2012’de Cumhurbaşkanımız Sayın Recep Tayyip Erdoğan’ın öncülüğünde başlattığımız kentsel dönüşüm çalışmalarını siyaset üstü bir mesele, milli bir mesela ve adeta beka sorunu olarak gördük, ülkemizin dört bir yanında çalışmalarımızı, deprem dönüşümünü sürdürdük. Türkiye’nin ve şehirlerimizin dönüşümü kapsamında bugüne kadar yürüttüğümüz kentsel dönüşüm çalışmalarında 3.3 milyon konutu dönüştürdük. Yapı denetim sistemi ile ülke genelinde sağlıklı yapıların oranını artırma noktasında çok büyük işler başardık. Bugün kamu ve özel sektör eliyle yapılan kentsel dönüşümle, TOKİ konutlarımızla ve yapı denetim sistemimizle ülkemizdeki binaların yüzde 65’ini güvenli hale getirdik, 55 milyondan fazla vatandaşımızı, yani nüfusumuzun yarısından fazlasının hayatını güvence altına aldık. Deprem bölgesinde TOKİ eliyle inşa ettiğimiz hiçbir konutumuzun yıkılmaması, yürüttüğümüz kentsel dönüşüm çalışmalarının ve sosyal konut uygulamalarının başarılı sonuçlarını göstermesi bakımından çok önemlidir. Bugün bu çalışmalarımıza daha güçlü adımlarla devam ediyoruz.

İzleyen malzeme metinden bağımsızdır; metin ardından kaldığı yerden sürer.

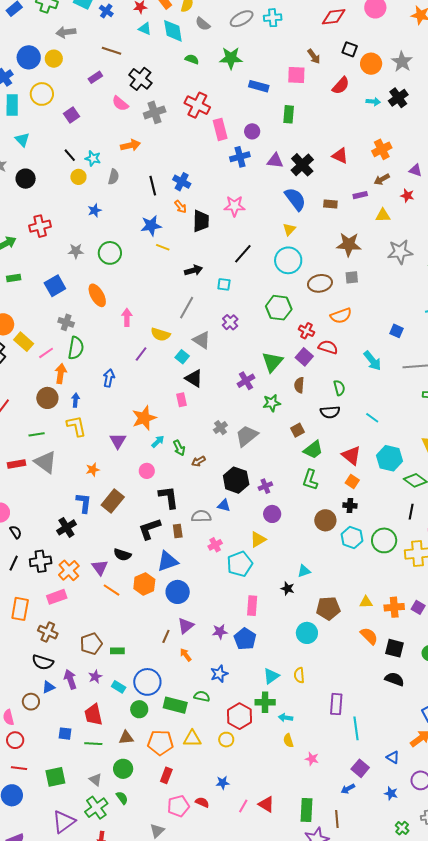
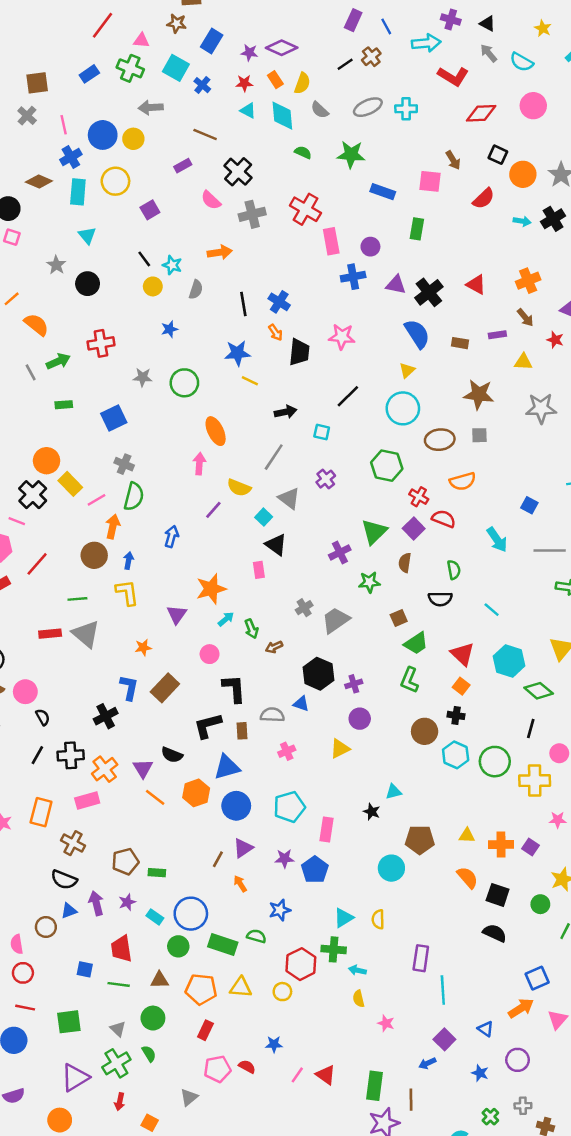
brown arrow: (382, 179) -> (525, 318), turned -105
orange ellipse: (97, 295) -> (216, 431), moved
cyan pentagon: (240, 564) -> (289, 807), moved

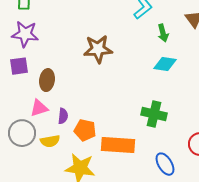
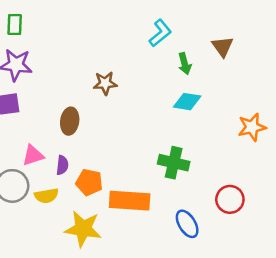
brown star: (98, 49) -> (105, 83), size x0.7
brown ellipse: (47, 80) -> (70, 121), moved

Hep birlikte yine tek yürek tüm yaraları saracağız. Şehirlerimizi yeniden çocuklarımız için gençlerimiz için yaşlılarımız için annelerimiz için güvenli yerler haline getireceğiz.
Dirençli, akıllı ve iklim dostu şehirlerde modern şehirciliğin tüm ilkelerine kadar tüm uygulamaları hayata geçireceğiz. Depremzede kardeşlerimiz yakınlarını kaybettiler, canlarını kaybettiler, acıları büyük; acımız büyük. Biz bu yaraları saracağız konutlarımızı en kısa süre içerisinde tamamlayarak bir nebze de olsa acıların azalmasına katkı sunacağız.